【韓察日報】野党「国民の力」は6日、性平等家族部長官候補に指名された基本所得党のヨン・ヘイン(龍慧仁)議員を巡り、政党の地下組織(アンダー組織)庇護疑惑およびキム・ヒョンジ大統領府第1付属室長による私的人事介入疑惑を相次いで提起し、辞任を迫る強硬姿勢を見せた。MBNなどの報道によると、国民の力は今回の一連の人事を「黒幕が絡むミステリー人事」と断定し追及を強めている。一方、MBCの報道によると、与党・共に民主党は「根拠のない陰謀論政治だ」と反論し、社会的対立を助長する言動を中断するよう強く警告した。
■「地下組織の黒幕」疑惑と野党の辞任要求
国民の力のチョン・ジョムシク院内代表は同日、フェイスブックを通じ、社会党から労働党・アルバイト連帯・青年左派・基本所得党へと続く政治勢力が「アンダー組織」と呼ばれる小規模な秘密結社によって運営されていると主張した。その思想的・経済的な黒幕としてコリアボードゲームズのキム・ギルオ代表を指名し、同組織が閉鎖的なカルト的集団であり、ヨン候補がその内部の性的暴力を黙認してきたとの暴露が存在すると指摘した。チョン院内代表は「李在明(イ・ジェミョン)大統領が言及した『左派のケア』とは、キム氏の地下組織を指していたのか」とし、ヨン候補に対して長官候補の辞退だけでなく国会議員職の辞任も強く促した。
■キム・ヒョンジ付属室長を巡る私的人事論争の過熱
野党の攻撃は、公式の人事ルート外で関与が疑われるキム・ヒョンジ付属室長にも波及している。国民の力のチャン・ドンヒョク代表は「左派カルテル」による介入の可能性を主張し、ユン・サンヒョン議員も「公式ルート外の私的介入があるなら直ちに断ち切るべきだ」と明確な事実説明を求めた。さらに同党のキム・ヒジョン議員は、過去に共に民主党のキム・ナムグク議員が「ヒョンジ姉さんに推薦する」と発言した経緯を挙げ、キム室長の人事介入疑惑を重ねて追及した。MBCは、今回の論争が前日にソ・ヨンジュ元民主党常勤副報道官がYouTube番組で「人事ラインはキム・ヒョンジではないか」と発言したことに起因していると伝えた。
■与党の反論「不正選挙妄想に酷似した陰謀論」
こうした野党の追及に対し、共に民主党のイ・ヨンウ報道官は即座に論評を発表し、「YouTubeでの発言は当事者が冗談だと釈明し、放送局側も大統領室の人事は人事首席が担当すると訂正した」と明かした。
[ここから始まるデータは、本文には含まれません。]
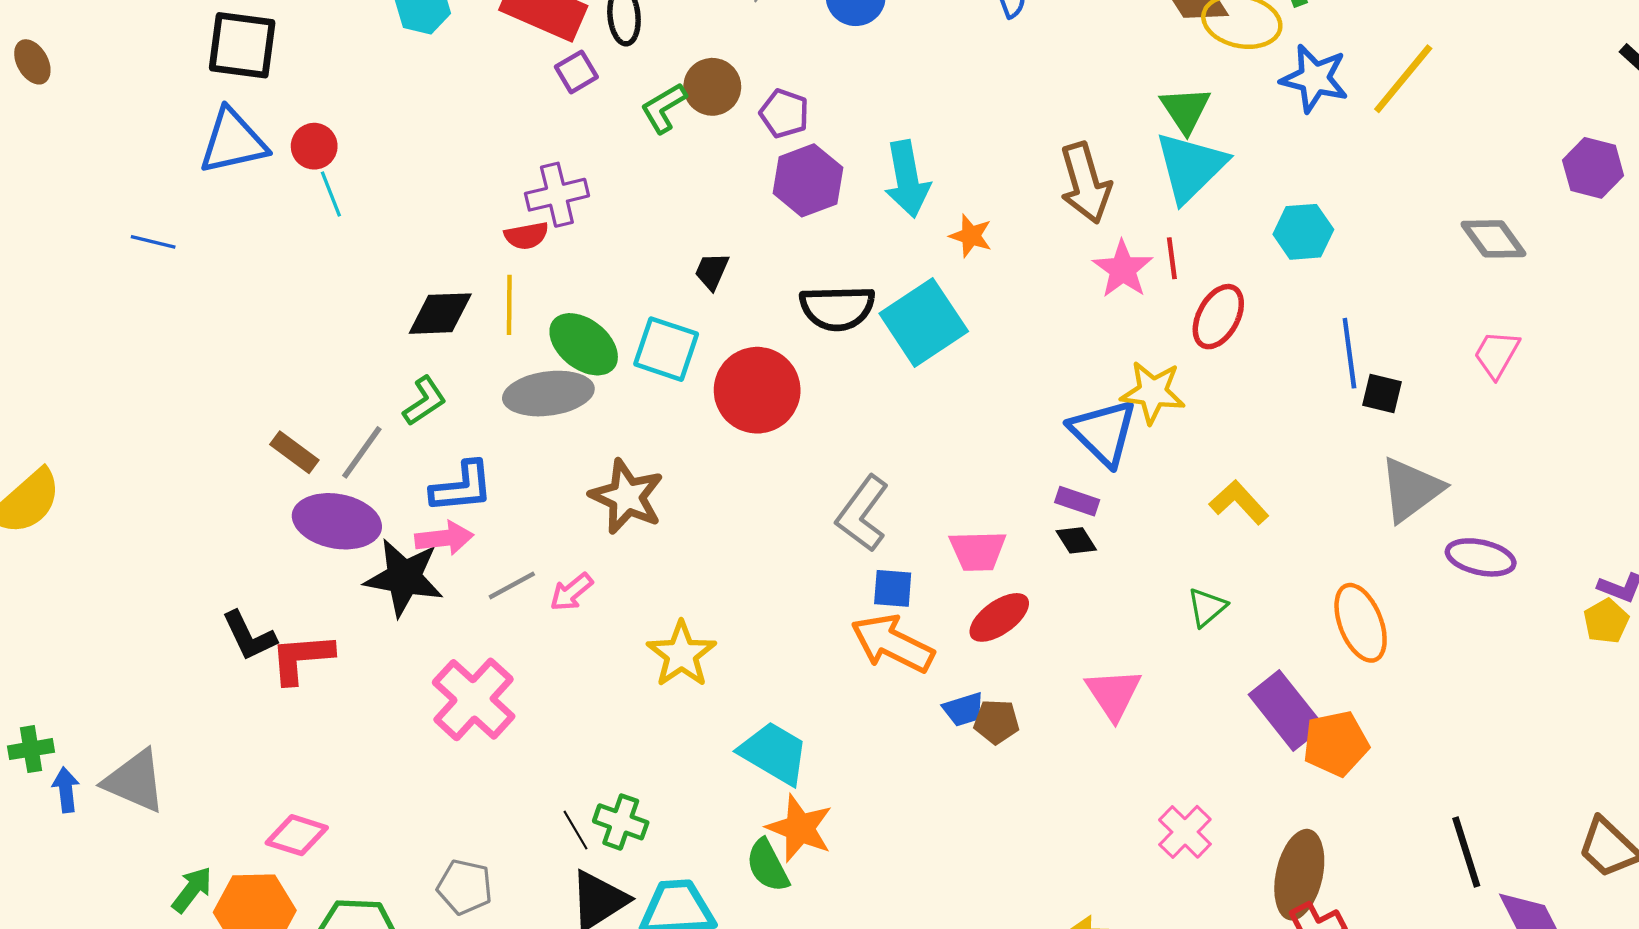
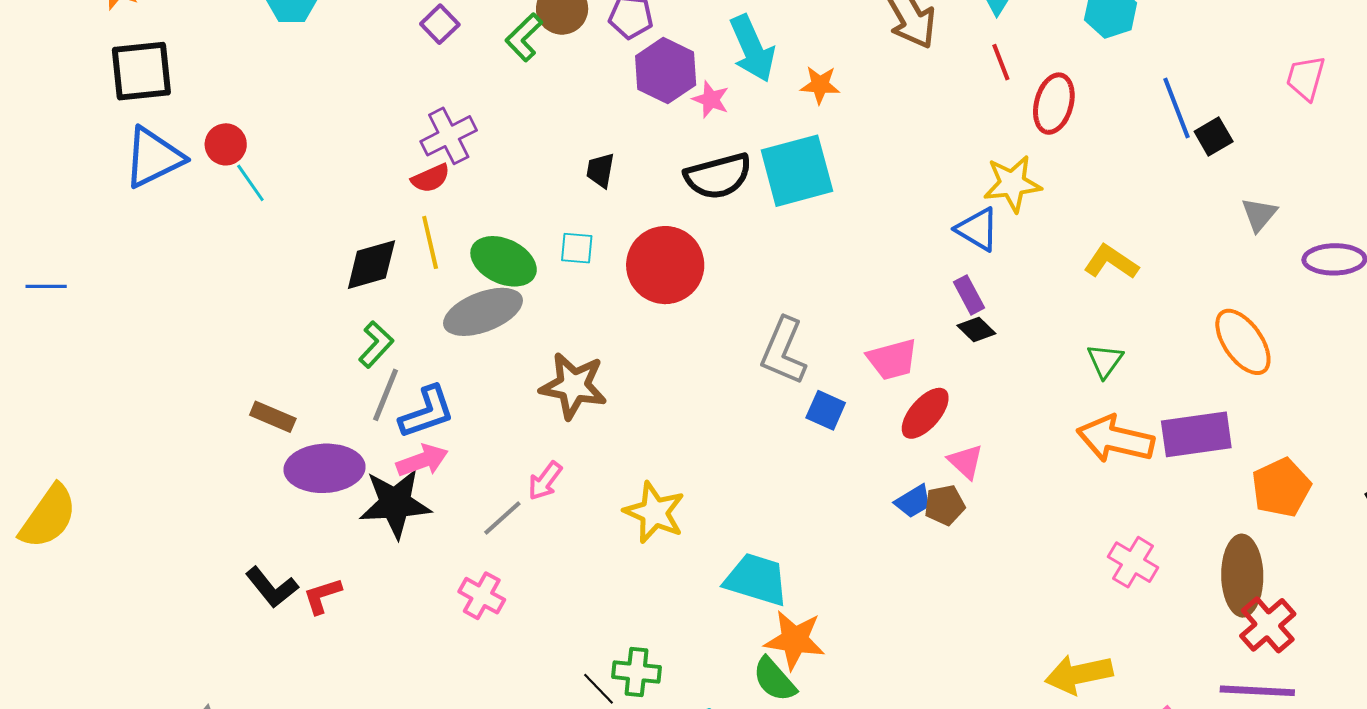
blue line: (153, 242) -> (46, 286), moved
pink star: (1123, 269) -> (711, 99), moved, size x0.7
cyan square: (924, 322) -> (797, 171), turned 32
cyan square: (666, 349) -> (577, 248), size x0.6
black square: (1382, 394) -> (1214, 136), turned -30
blue triangle: (1103, 432) -> (977, 229), size x0.7
gray line: (362, 452) -> (386, 395), moved
gray triangle: (1411, 489) -> (1259, 215), size x0.6
purple rectangle: (1077, 501) -> (969, 295), turned 57
gray line: (512, 585) -> (502, 518), moved
blue square: (893, 588) -> (826, 410), turned 33
orange arrow: (892, 643) -> (1115, 439), moved
red L-shape: (302, 658) -> (322, 596), size x0.7
pink triangle: (1114, 694) -> (966, 462), moved, size x0.7
pink cross: (474, 699) -> (482, 596), size x0.6
purple rectangle: (1286, 710) -> (1196, 434), turned -46
orange pentagon: (1336, 744) -> (1281, 488), moved

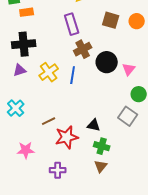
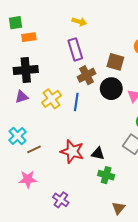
brown square: (111, 20) -> (115, 62), moved
brown line: (49, 121) -> (34, 149), moved
red star: (67, 137) -> (72, 151), moved, turned 30
brown triangle: (101, 166) -> (118, 208), moved
purple cross: (58, 170) -> (61, 200), turned 35

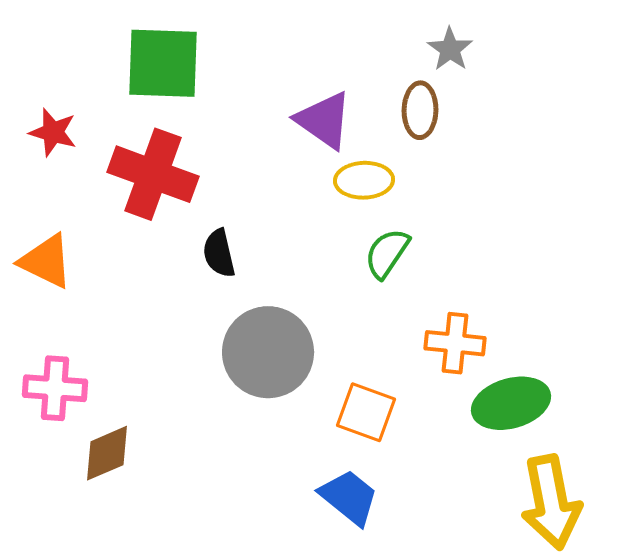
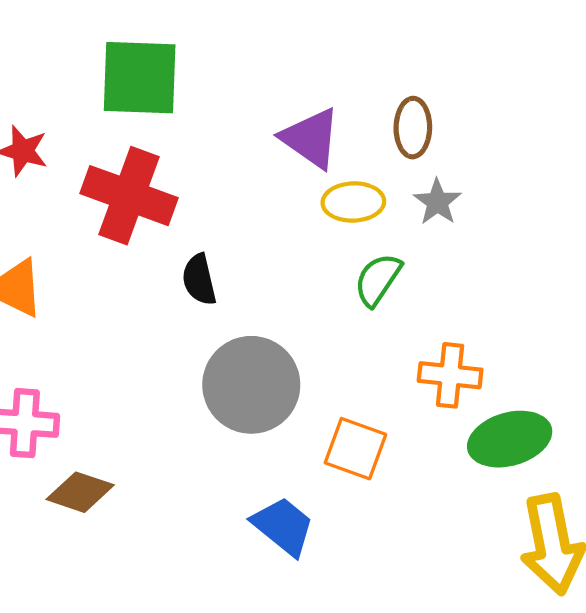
gray star: (450, 49) -> (437, 202), moved
brown diamond: (107, 453) -> (80, 492), turned 42
blue trapezoid: (349, 497) -> (283, 526), moved

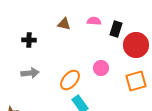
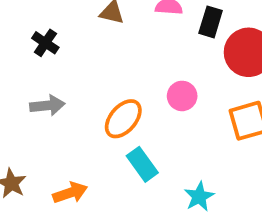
black cross: (29, 40) -> (45, 43), turned 32

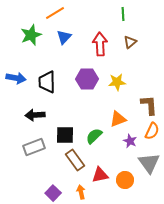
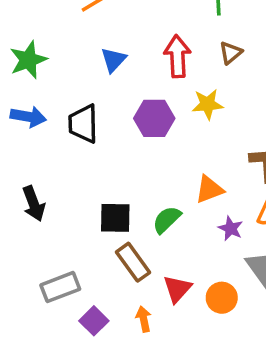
green star: (31, 35) -> (28, 60), moved
blue triangle: (64, 37) -> (113, 60), moved
yellow star: (117, 82) -> (208, 104), moved
black arrow: (35, 115) -> (34, 204), moved, turned -108
gray rectangle: (34, 147) -> (60, 287), moved
red triangle: (100, 175) -> (177, 289), turned -36

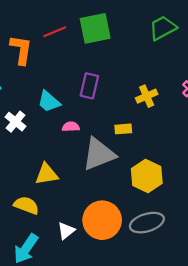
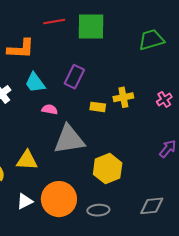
orange L-shape: (21, 50) -> (21, 49), moved, turned 72
yellow rectangle: (123, 129) -> (98, 107), moved
yellow triangle: (47, 174) -> (27, 160), moved
gray ellipse: (147, 223) -> (98, 210), size x0.7

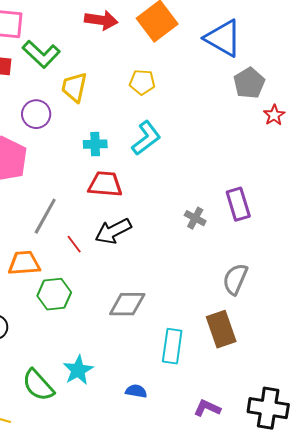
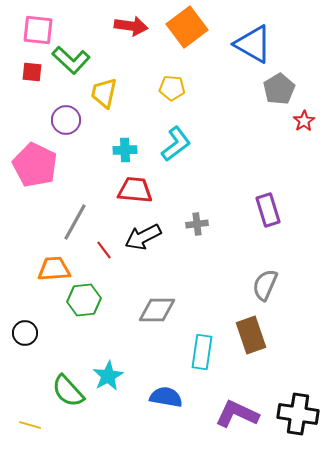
gray cross: (195, 218) -> (197, 224), moved, turned -35
blue semicircle: (136, 391) -> (166, 397), size x1.5
purple L-shape: (207, 408) -> (237, 414), size x1.6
さらにイ報道官は「否定された冗談の一言にイデオロギー色を塗り重ね、巨大な陰謀を完成させる手法は、不正選挙の妄想と瓜二つだ」と批判し、不必要な対立を煽る陰謀論政治を直ちに止めるべきだと反論した。
【編集長の韓察眼】
李在明大統領の側近中の側近キム・ヒョンジ氏の問題が、共に民主党関係者の失言で再び俎上に載った格好だ。本件も身内の私的発言に端を発するが、前回同様『人事はシステムで行っている』との主張を貫けるかが問われる。支持率低迷に苦しむ政権が不用意な発言の波紋を乗り越え、どう人事聴聞会に臨むかを注視したい。